Peter: Wright said, well, Philip, What’ll it be? Am I inside or am I outside? Do I remove my hat or do I leave it on?
Campano: The Glass House dates from the late 40s, and it does not have one particular amenity.
Peter: The air conditioning’s on right now, as you can tell. That means the doors are open.
Campano: There’s no real air conditioning.
Campano: Peter pointed out a lamp that Johnson designed.
Peter: This blew down several times — hence, the dents. They’re all authentic dents. Johnson liked to refer to that as patina. [laughter; footsteps]
Campano: Walking around the ground, there’s much more to appreciate, like a sculpture gallery inspired by the design of a Greek village, described by Gretchen, another tour guide.
Gretchen: It has five different levels, and it kind of wraps around in a circular motion, sharing those levels with us. And we have a Michael Heizer prismatic flake right here as you walk in. Then we have a Robert Rauschenberg, kind of tucked away in the venting — you can see right there. Then we have a George Segal, the lovers on the bed, and then a Chamberlain.
Campano: Perhaps more than in the other house, because of the glass ceiling, the light and the weather play a very important role in how you experience this art.
Gretchen: It’s true. It’s so changing. It’s very organic. I don’t know if you heard the quotes back when you were in the Glass House, but people said often, how can you live in a glass house?, and he’d say, I have expensive wallpaper.
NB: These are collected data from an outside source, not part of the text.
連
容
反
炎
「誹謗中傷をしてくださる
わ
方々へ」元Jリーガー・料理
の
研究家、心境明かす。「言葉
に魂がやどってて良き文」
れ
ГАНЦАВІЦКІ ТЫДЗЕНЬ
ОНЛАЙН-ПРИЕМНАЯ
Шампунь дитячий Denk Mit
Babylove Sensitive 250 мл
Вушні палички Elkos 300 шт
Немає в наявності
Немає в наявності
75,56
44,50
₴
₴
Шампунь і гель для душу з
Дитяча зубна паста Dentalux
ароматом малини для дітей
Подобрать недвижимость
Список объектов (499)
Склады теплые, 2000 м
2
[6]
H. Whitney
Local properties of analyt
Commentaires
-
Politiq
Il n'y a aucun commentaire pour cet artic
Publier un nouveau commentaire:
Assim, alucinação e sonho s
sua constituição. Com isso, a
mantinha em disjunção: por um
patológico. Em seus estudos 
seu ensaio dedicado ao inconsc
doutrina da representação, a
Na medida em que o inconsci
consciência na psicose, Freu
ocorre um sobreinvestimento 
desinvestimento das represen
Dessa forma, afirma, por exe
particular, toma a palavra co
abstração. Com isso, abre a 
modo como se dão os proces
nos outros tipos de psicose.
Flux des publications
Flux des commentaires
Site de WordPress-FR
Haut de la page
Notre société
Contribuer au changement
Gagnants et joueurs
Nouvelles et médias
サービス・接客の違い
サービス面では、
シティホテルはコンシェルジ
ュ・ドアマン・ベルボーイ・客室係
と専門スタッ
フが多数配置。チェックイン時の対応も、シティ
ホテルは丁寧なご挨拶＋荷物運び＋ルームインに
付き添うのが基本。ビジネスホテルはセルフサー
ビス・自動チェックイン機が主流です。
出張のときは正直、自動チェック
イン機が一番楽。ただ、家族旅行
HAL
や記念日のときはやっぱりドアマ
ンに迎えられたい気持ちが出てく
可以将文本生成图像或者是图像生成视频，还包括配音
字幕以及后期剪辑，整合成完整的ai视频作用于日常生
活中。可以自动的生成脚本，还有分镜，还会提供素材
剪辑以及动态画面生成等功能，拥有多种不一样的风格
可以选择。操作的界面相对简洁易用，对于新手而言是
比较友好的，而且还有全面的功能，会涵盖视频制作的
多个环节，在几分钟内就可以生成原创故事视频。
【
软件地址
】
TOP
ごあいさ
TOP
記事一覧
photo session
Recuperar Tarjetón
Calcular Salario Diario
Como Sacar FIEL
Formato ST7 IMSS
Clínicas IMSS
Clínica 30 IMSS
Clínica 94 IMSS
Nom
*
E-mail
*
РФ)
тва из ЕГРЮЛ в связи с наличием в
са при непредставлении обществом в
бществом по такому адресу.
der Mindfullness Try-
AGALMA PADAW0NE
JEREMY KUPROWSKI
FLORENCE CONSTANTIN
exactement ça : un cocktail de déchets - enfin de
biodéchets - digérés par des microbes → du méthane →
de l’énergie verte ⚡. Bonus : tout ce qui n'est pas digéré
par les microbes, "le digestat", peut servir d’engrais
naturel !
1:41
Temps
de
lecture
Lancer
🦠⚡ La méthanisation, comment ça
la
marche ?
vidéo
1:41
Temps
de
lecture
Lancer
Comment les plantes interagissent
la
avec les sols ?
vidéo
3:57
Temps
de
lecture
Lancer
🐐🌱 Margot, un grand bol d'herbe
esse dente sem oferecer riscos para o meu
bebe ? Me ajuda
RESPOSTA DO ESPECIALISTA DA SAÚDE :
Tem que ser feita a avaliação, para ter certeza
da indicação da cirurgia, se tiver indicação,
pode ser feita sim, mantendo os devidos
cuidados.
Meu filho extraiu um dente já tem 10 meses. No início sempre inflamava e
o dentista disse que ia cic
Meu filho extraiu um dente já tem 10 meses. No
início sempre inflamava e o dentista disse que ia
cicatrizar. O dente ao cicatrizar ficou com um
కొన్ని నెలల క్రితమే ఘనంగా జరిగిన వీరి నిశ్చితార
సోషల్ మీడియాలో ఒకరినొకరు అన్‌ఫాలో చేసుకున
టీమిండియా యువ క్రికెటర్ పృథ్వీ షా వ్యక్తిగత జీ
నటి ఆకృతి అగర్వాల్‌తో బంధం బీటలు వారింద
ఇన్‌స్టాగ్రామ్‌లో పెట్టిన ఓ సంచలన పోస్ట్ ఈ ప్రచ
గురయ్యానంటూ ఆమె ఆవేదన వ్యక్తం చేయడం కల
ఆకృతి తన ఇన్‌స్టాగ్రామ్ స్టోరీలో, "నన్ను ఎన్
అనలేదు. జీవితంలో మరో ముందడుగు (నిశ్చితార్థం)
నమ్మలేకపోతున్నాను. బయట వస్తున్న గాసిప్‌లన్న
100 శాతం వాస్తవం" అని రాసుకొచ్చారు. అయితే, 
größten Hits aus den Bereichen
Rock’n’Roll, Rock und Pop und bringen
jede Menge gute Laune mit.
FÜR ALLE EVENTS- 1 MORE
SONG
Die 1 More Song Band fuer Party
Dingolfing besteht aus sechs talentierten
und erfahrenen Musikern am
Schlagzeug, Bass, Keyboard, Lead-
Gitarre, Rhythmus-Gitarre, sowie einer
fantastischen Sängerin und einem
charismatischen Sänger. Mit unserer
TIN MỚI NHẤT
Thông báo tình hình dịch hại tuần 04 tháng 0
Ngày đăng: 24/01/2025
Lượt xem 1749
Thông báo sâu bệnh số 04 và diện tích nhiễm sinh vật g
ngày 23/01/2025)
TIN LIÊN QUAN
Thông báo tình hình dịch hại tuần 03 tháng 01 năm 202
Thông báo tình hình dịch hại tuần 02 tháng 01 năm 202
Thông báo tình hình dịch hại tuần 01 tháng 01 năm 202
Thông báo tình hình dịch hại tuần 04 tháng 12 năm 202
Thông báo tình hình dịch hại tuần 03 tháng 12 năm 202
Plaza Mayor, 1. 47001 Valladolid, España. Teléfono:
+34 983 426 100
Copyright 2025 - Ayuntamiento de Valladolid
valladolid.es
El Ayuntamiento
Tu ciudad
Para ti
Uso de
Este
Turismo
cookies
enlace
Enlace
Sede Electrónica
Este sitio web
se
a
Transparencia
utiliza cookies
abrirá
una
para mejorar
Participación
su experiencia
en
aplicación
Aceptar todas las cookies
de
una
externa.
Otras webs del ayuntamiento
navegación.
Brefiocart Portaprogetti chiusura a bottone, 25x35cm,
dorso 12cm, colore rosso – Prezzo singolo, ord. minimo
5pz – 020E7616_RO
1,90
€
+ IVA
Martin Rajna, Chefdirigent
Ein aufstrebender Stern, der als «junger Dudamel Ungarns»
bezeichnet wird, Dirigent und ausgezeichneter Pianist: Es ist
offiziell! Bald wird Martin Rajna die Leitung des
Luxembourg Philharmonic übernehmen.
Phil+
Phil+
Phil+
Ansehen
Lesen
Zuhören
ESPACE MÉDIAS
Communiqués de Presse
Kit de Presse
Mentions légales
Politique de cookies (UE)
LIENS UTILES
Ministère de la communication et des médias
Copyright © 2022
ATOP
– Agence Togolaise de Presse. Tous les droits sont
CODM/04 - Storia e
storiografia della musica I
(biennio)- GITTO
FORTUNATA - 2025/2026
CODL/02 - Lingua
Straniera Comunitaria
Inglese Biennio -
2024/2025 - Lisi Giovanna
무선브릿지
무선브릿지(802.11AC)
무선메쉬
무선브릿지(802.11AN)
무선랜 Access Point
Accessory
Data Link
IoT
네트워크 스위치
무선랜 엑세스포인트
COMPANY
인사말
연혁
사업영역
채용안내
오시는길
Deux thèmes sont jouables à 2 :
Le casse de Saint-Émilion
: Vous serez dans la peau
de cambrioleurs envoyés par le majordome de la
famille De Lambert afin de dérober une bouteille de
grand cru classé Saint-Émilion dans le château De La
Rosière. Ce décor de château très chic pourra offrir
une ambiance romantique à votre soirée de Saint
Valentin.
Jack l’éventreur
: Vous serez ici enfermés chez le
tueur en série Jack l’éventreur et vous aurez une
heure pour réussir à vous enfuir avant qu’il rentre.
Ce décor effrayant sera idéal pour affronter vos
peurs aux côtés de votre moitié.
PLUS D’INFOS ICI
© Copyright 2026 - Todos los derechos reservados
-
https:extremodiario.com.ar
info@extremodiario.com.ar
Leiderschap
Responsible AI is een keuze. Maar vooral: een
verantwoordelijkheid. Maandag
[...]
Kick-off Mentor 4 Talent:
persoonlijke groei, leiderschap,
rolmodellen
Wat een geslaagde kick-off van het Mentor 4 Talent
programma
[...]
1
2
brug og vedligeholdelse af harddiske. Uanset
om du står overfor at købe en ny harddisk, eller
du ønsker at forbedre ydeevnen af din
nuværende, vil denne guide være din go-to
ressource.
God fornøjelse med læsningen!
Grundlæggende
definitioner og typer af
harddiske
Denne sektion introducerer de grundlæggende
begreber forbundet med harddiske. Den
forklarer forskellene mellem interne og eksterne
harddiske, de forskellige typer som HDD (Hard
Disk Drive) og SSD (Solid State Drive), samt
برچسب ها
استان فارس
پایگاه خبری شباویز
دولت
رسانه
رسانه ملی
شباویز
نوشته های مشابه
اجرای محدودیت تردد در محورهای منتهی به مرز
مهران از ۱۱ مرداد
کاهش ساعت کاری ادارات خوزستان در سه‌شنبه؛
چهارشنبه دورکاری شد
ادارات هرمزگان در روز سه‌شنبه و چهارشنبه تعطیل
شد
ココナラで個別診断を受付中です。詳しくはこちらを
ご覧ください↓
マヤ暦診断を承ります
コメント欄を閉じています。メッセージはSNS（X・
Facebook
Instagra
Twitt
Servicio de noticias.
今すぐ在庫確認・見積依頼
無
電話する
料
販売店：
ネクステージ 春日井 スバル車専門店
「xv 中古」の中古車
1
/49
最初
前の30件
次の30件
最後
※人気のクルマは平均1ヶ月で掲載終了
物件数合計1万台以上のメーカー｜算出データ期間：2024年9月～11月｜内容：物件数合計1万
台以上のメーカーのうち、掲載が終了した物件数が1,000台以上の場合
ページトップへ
Campano: There’s also an underground art gallery reminiscent of an archaeological site, plus a number of other witty pieces, but it’s not really the individual buildings, but the entire place and atmosphere that affect your consciousness. Visitors on Thursday were saying stuff like, they felt a spiritual connection to the Glass House, and they were shy about putting it that way, but I think I know what they mean. It’s very much a sort of natural setting, but it’s also very man-made, a kind of melding inside and outside, the interior of the mind and the exterior grass and trees and hills. You can experience it for yourself by signing up for a tour at the visitor’s center across from the train station. It’s booked out until next year, by the way. They’ll bus you up to the site. Now, Philip Johnson may not come bounding out, but by the end, you’ll sort of feel like you’ve been to heaven to meet him.